Holding the new book, I felt all the pride of new parenthood and the relief of the birthing part FINALLY being over.  "It exists!  It is real!," I squeal on the phone to my husband. "And it looks so good."  I spend hours looking it over--just like a mother counting the toes of her newborn--checking for any little mistakes or defects.  "It is perfect," I announce proudly to a friend.  I often hear other authors describe writing as a birthing process.  My new book was no exception: conceived in joy, it grows quietly and privately for a long time, and then, eventually, through editing and re-editing and designing, the whole bloody (in the literal and not the British sense of the word) thing is pushed out into the world.

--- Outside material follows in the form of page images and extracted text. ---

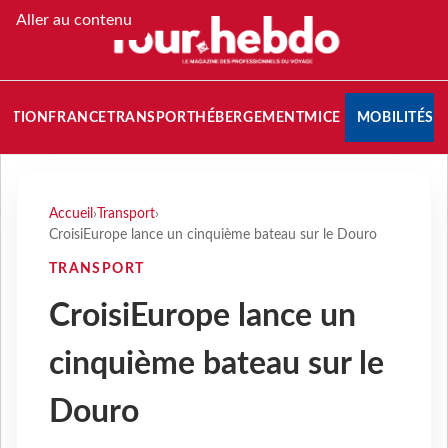
Aller au contenu
NATION
FRANCE
TRANSPORT
HÉBERGEMENT
MICE
MOBILITÉS
Accueil
›
Transport
›
CroisiEurope lance un cinquième bateau sur le Douro
TRANSPORT
CroisiEurope lance un
cinquième bateau sur le
Douro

And then, just like the little blond girl going to third grade, you send it out on its own.  You hope and pray that others will love what you've produced, cherishing it as you do, and not do violence to it. For a book, like a child, is a gift to the world--a gift that has to be shared with others, to which others will respond as they choose.  You can't control who will appreciate and love the gift, nor can you control the ambivalent, the ignorant, or the schoolyard bully.

If writing is like parenting, the opposite is equally true.  For in raising my daughter, I realize that we are writing a life.  It is about more than teaching her, keeping her safe, and helping her stand on her own.  It is about gracing her life with stories--stories of the past, of her family, of her faith, of our culture, of politics, of meaning. Those stories will, I know, interweave with her own experience and create her life.  And, as many postmodern philosophers insist, we are both the actors and authors of our lives.  So, parenting is a crafting of story, of words and experience that become the fabric of another person's life.  Eventually, she will edit it all in her own unique way. But, until then, we are story-tellers together, writing our lives as our narrative unfolds.  One day, it will be hers.  Her story.

At that point, I am drawn into the mystery of it all.  Ultimately, the Christian tradition reminds us that God is the author of all, the giver of all good gifts, the Story, the Word that enlivens all.  In the midst of writing and mothering, God's narrative unfolds in my life and my life pushes toward deeper participation of that story.  It is one of the most thoughtful paradoxes of theology:  I am actor and author; even as God is my author and primary actor in life.  The line between the transcendent and the mundane dissolves.  And she is actor and author; even as God is her author and primary actor.  The boundaries between the three of us are but thin membranes.  And I remember her in the womb when the three of us were truly one.  As it was in the beginning, it always will be.  I am left in wonder.

Of course, with the welcome exception of the Holy Spirit, I am also left alone.  I stand on the school stairs and watch the long blond hair flying in the wind as my daughter heads in the building.  She remembers--briefly--to turn and wave.  "Bye, mom!"  she yells.   We may be connected, but she is working hard to thicken the membrane.  She's busy writing her story.

I wave back--staring in wonder.  I hope she understands someday about the interconnected stories, about individual life and the communal life we share in God.  I clutch my new book close to my chest.  At least one of my offspring hasn't left home quite yet.  "Christianity for the Rest of Us" may have left the womb, but right now, it is next to my heart. Another couple of weeks before it leaves me for the world.